Les Dames Du Bois De Boulogne

Robert Bresson - 1945
All the Bresson marks are present and correct here. in usually slightly less extreme or developed form; use of sound, blankness of the acting (one can almost hear Bresson shouting at the professionals to tone it down), that rather enigmatic dialogue.
Dialogue is interesting here (written by Cocteau). It is a terrific and powerful story, touching on fate, choice, predestination, love, the earthly against the spiritual (or rather, 'pure'). Perhaps their is a slight tendency to manoevre people into rooms to repeat this dialogue, rather than Bresson's usual purely filmic means. The scenes are pretty long here, especially for Bresson. Also note we have a couple of examples of what even may, just may, be establishing shots (in a Bresson film!). The look is more stylised also, brought out by the Bressonian factor, which makes one notice things double. Their is that slight noirish tone (or maybe more Clouzot, or 'Le Jour Se Leve', kind of a grittier poetic realism) to the rain and the trenchcoats.
A note, also, on Bressonian framings. Here, at least, we have often a plan-Americain as a standing default; but the key is the height. Bresson seems to operate from a touch, just a touch, higher than eye level. Forehead, or top of head height). Both when photographing those standing, and those sitting down. He looks down slightly. This may help the overall impression of marionettes.

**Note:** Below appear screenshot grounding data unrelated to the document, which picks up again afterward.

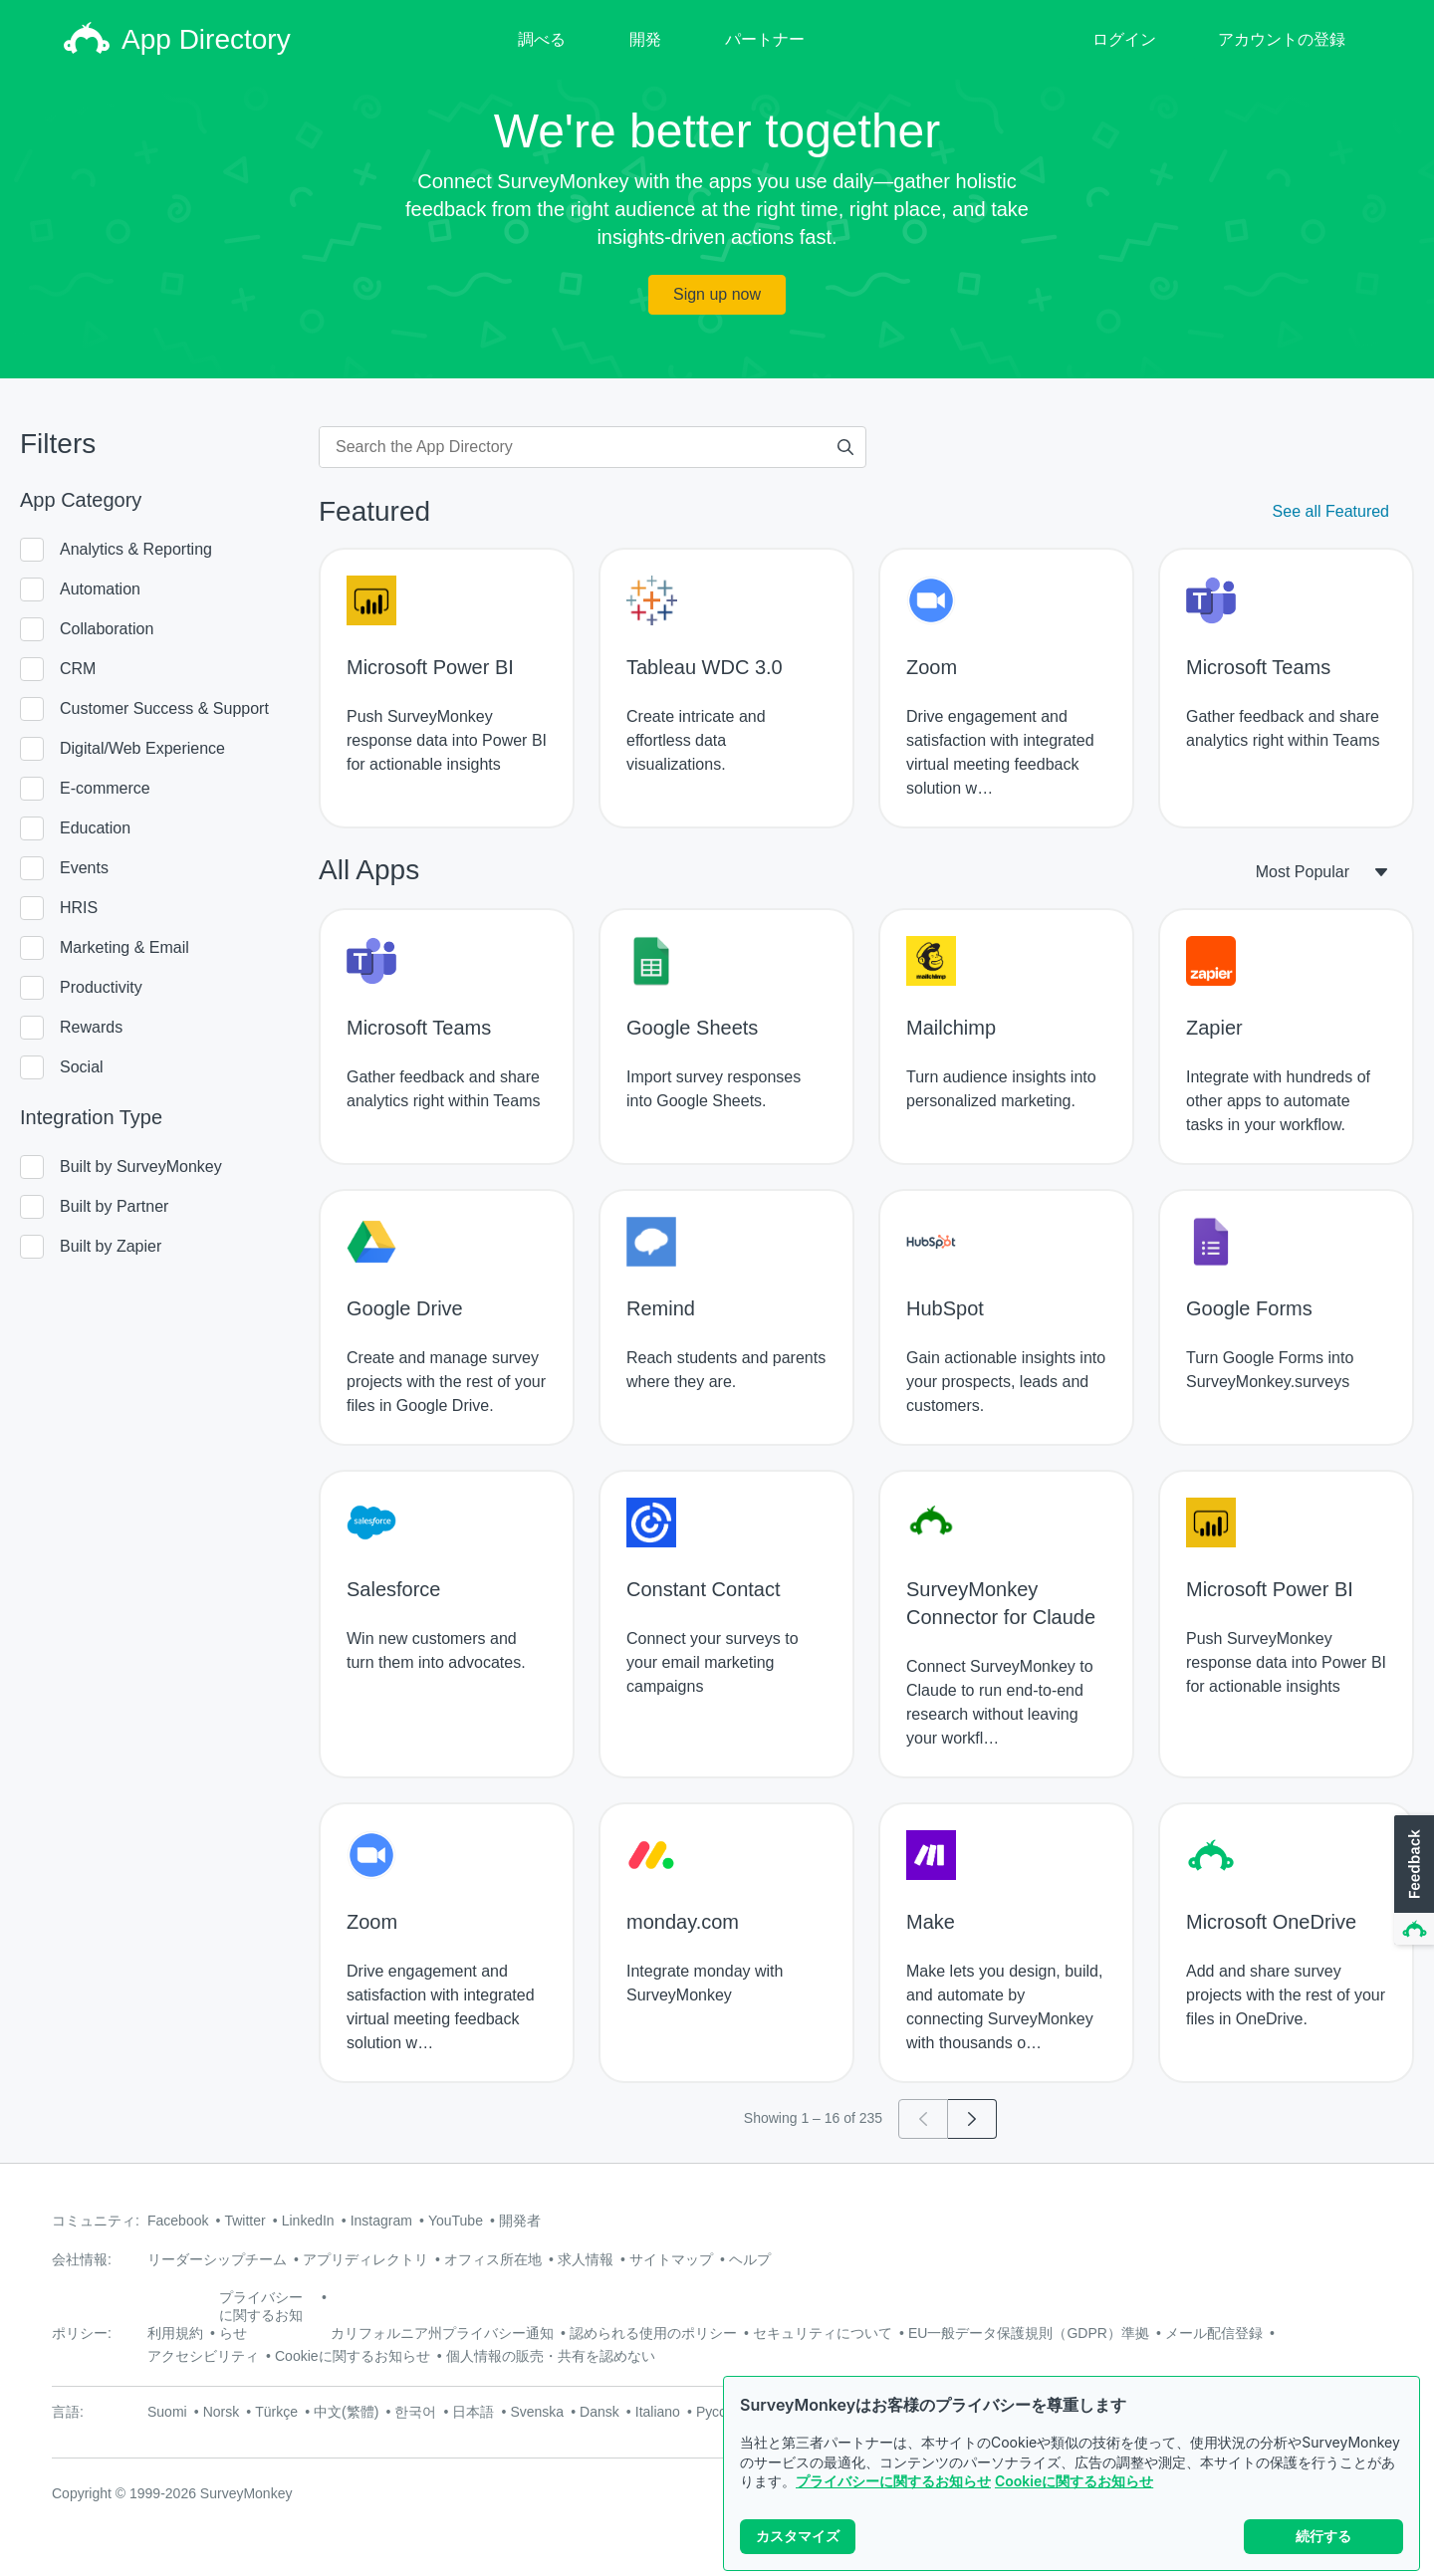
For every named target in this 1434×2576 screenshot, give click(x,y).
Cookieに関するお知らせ (1074, 2480)
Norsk (221, 2412)
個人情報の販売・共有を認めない (550, 2356)
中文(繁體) (346, 2412)
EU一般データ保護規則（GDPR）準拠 (1028, 2333)
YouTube (455, 2220)
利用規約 (175, 2333)
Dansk (599, 2412)
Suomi (167, 2412)
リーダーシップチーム (217, 2259)
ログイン (1124, 39)
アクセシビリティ (203, 2356)
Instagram (381, 2220)
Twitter (244, 2220)
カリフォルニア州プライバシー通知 (442, 2333)
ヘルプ (750, 2259)
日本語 (473, 2412)
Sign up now (717, 294)
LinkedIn (308, 2220)
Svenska (537, 2412)
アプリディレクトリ (365, 2259)
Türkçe (276, 2412)
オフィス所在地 (493, 2259)
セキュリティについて (822, 2333)
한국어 (415, 2412)
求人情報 (585, 2259)
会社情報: (82, 2259)
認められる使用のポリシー (653, 2333)
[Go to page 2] (972, 2119)
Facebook (177, 2220)
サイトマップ (671, 2259)
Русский (722, 2412)
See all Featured (1331, 511)
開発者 (520, 2220)
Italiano (657, 2412)
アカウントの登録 (1281, 39)
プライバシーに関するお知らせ (893, 2480)
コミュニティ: (95, 2220)
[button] (1412, 1881)
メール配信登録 (1214, 2333)
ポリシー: (82, 2333)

Yet this is Bresson, for a number of reasons. One of his intentions that Bresson achieved was to make a cinema of the present; one doesn't know what will happen next, what happens happens in the present, the pure physicality (much of which is derived from this present-tenseness) of the scene. This is partly due to narrative elipsis, 'acting' style, and the classic Bressonian complete destruction/ deconstruction of the idea of 'character psychology'. His figures are unknowable. I think there is more than this in his cinema of the present; I will try and pay it closer attention, as it is perhaps a key to what makes Bresson so distinctive in his art.
This sense of fate, which also may contribute (it's not really character's volitions that drive it) is enhanced by the moves of focus, largely a single move though there is a bit of back and forth, from Helene to Agnes. We have an omnipresent P.O.V., in classical terms, except of course we don't know what anyone is 'up to' (or if we do, it's not clear how they 'feel' about it), because Bresson-cinema does not work on those grounds.
There is a ten-minute lag where it all gets a bit lost about two-thirds through, but the final scenes are stunning; the return of Helene from our view of the car, the wonderful grace, yet desperation, of the final scene. This is really pretty excellent.